Il porto turistico di Fiumicino

ROMA – Sono già 27 mila i diportisti italiani che hanno portato le proprie barche all’estero per sfuggire alle nuove tasse, ma nel Lazio si continuano a costruire maxi approdi turistici. Con la primavera è prevista una grande ondata migratoria verso la Tunisia e altri porti più economici: costa meno prendere un volo aereo per raggiungere la barca all’estero che pagare le tasse di stazionamento.
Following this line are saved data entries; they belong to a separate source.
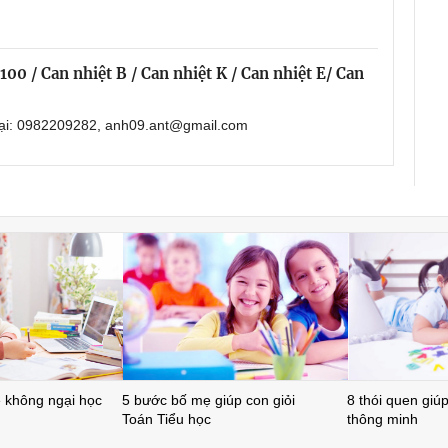
00 / Can nhiệt B / Can nhiệt K / Can nhiệt E/ Can
oại: 0982209282, anh09.ant@gmail.com
ẻ không ngại học
5 bước bố mẹ giúp con giỏi
8 thói quen giúp 
Toán Tiểu học
thông minh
La corsa al risparmio confligge però con i business plan di chi realizza infrastrutture portuali.

Secondo le stime riportate dal Corriere della Sera, solo nel Lazio si calcola un fabbisogno di altri 15 mila approdi per rispondere a una domanda sempre più in fuga.

L’indagine “Incidenza della tassa di stazionamento sull’economia del mare” presentata al salone Big blu di Roma dice che “il 58% degli intervistati ritiene che la tassa colpirà negativamente un settore già provato dalla crisi economica in corso; il 76% ritiene che causerà la fuga dei diportisti italiani all’estero, con conseguenze negative sulle attività industriali, commerciali e turistiche correlate”.
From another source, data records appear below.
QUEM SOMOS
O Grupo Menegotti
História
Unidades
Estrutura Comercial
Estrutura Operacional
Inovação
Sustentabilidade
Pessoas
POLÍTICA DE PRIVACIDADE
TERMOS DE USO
Mentre una ricerca dell’Osservatorio nautico nazionale rivela che i fuggitivi al 31 gennaio sono già a quota 27 mila e “l’impatto sulle entrate dirette dello Stato è pari a una perdita di 104 milioni di euro. I posti di lavoro a rischio sono 8.900”.
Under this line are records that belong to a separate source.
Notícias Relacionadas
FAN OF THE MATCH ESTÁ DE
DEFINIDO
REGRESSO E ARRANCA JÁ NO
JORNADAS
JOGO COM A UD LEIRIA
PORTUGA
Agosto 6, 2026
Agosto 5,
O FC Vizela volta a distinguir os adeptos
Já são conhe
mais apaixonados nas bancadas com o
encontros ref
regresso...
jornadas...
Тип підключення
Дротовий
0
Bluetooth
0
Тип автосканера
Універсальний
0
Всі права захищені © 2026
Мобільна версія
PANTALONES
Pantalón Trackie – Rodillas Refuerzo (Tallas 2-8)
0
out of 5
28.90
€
Pessimi pronostici, ma la Capitale sembra ostinata a volersi riprendere la centralità nel Mediterraneo e i progetti di cementificazione della costa a Fiumicino, ma anche ad Ostia ed Anzio procedono imperterriti millantando una domanda di posti barca “virtuale”. La “Iniziative portuali” (concessionaria a Fiumicino) sottolinea che nel 2011 la sete di posti barca insoddisfatta ammonterebbe a 15.257 unità. La domanda sorge spontanea: “Saranno stati calcolati i diportisti in fuga? E quanto pesano sulle stime?”, si interroga il Corriere.

Il tutto in barba alla crisi, mentre sono paralizzati i cantieri del maxi porto turistico di Fiumicino, la cui prima pietra è stata posta a febbraio 2010. I costruttori confidano nei mercati dell’Est: la speranza è quella di attirare magnati russi desiderosi di attraccare la barca a due passi da Roma.